新田は震える手でかろうじてテーブルに捕まって崩れそうな自分の体を支えた。


「店長さんも、紫さんも、写真集のその人はパパの大切な人だって言ったわ。

でも、それだけ。

それ以上は、もし聞きたかったらパパに聞いてって言われた」


新田は言葉が出ない。とても真実は話せそうにはなかった。


「パパ、安心して。私、何も聞かないから」


カナエは玉ねぎを持ったまま振り返った。


「私ね………、パパが元気になったのはやっぱりあの妖精さん達のおかげだと思ってるの。

紫さん、今も凄い綺麗で本当に妖精さんみたいだし……。

紫さんから落ちたあの白い花びらも、あの日来た妖精さんの事も、何があったかは絶対誰にも喋らない。

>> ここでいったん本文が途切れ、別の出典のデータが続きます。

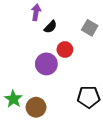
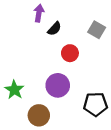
purple circle: (46, 64) -> (58, 85), moved
green star: (13, 99) -> (14, 90), moved

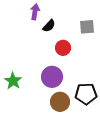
gray square: (97, 30) -> (87, 27), turned -35
brown circle: (39, 115) -> (60, 102), moved

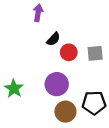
black semicircle: (49, 26) -> (53, 39), moved
gray square: (87, 27) -> (95, 53), moved

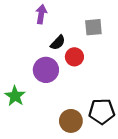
gray square: (95, 53) -> (93, 27), moved
purple circle: (57, 84) -> (46, 70), moved

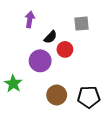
purple arrow: (41, 14) -> (30, 19), moved
brown circle: (71, 121) -> (57, 95), moved

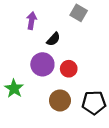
gray square: (81, 24) -> (79, 13), moved, turned 35
red circle: (65, 49) -> (69, 69), moved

魔法が解けちゃったらイヤだから………、パパにはずっと、ずっと元気でいて欲しいから……」


「紫ちゃんが……妖精さんか……」


あの可愛い子が何か不思議な力をくれたあの白い花びらが思い出される。

新田はテーブルの上の小さな白い『きぼう』のバラの花束を見つめていた。


「理由は話してくれなかったけど、お花屋さんがその花束をパパにって。

これを見たらパパには全て分かるから渡して欲しいって頼まれたの」


「………」


「パパ……、

パパが大切にしている人なら会いに行っていいんだよ。私ももう子供じゃない。

全然、大丈夫だから」


「カナエ………」


「会いに行ってあげて………、その人パパが来るのを待っているから。

ずっと、ずっと待ってるから……」


新田はテーブルの上の花束をそっと抱え上げた。

『きぼう』と言う名の小さな白いバラ。

辛い恋をしたのではない。

一生に一度の素晴らしい恋をした。

そしてまだ続いている。

ずっと、ずっと会いたくて、会いたくて仕方ない人を今も愛している。


求めて止まない如月冬哉の姿が浮かんでくる。


新田は黙ってまた書斎に入ると如月の写真集を繰り始めた。

この中に、如月の想いが溶け込んでいた。


(百万本にして想いを返すから……)


写真だけでもそのバラの多さは花の波のように空にまで伸びて咲き、今にも空から花が落ちてきて花に埋もれそうに咲き誇っている。

花のウエーブの中を歩く如月の姿。

はにかんだように笑う如月。

どれも、どれもバラ以上に美しいままの如月。


写真集を繰る手が最後のページで止まる。


「画家の花屋が全ての始まりだったね。

もう……、行かないと決めていた。もう……二度と……」


(会いに来て……)



最後のページには新田と如月を繋いだラッピングされたただ一本のバラの花束が写っていた。